Meta plans to charge around €10 per month on desktop for a Facebook or Instagram account and close to €6 per linked sub-account. On mobile, the fee increases to €13 per month because Meta has to pay in-app payment commissions to Apple and Google marketplaces.
Charging a fee marks a major turning point for Meta. CEO Mark Zuckerberg has long emphasized that the company’s service is free and ad-supported, making it available to all income levels. “You don’t need thousands of dollars to connect with people who use our service,” he said at a 2018 conference.
Still, Meta’s chief has been “ambivalent” about the idea of a paid service in response to growing privacy scrutiny. In early 2023, the company introduced a paid account verification feature alongside Snapchat and X (Twitter).
Users in other regions may not have this option yet, as Meta's proposal is primarily a way to bypass EU authorities' requirements before collecting data for personalized advertising.
One issue for regulators, the WSJ's sources said, is whether Meta's proposed price is too high for most people, even if they don't want their data used for targeted advertising.
Two factors led to Meta's proposal: privacy regulators, led by Ireland, require Meta to ask for user consent before displaying behavioral ads; Instagram, Facebook, and Meta's ad networks must comply with the Digital Markets Act, which requires users to ask for consent before mixing user data with their own services or combining it with data from other businesses.
Meta hopes the charging scheme will comply with both of those rules. Under EU law, a person who refuses to allow certain data to be used must still have access to the service.
In the second quarter, Meta said Facebook 's revenue per user in Europe was $17.88, but the actual figure for EU users could be higher because the European region includes non-EU countries such as Russia and Turkey.
Meta estimates that there will be 258 million Facebook and 257 million monthly Instagram users in the EU in the first half of 2023. Globally, 3.88 billion people are using Meta apps as of June 30, 2023.
In July 2023, the EU's top court ruled that Meta needed permission to target certain types of advertising based on users' online activity, leading Irish authorities to order Meta to change its practices.
Meanwhile, Norway’s privacy regulator wants Meta to come up with a quicker solution and has ordered the company to suspend targeted advertising in the country. Last week, Norway proposed expanding the ban to the entire bloc. But such a ban would likely face a court appeal.

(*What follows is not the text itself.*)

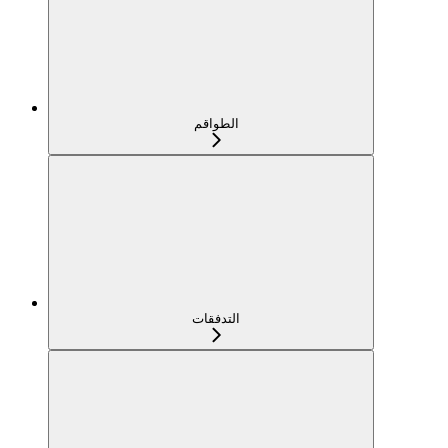
الطواقم
التدفقات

Meta is trying to promote its plans by citing examples of how other companies are doing it. Spotify, for example, offers a free, ad-supported or ad-free subscription option. Its proposed mobile pricing is similar to YouTube Premium in Europe.
Zuckerberg’s company also cited a July 2023 EU court ruling that said social media companies can charge “reasonable fees” to users who opt out of having their data used for certain advertising purposes, opening the door to the kind of paid service Meta wants.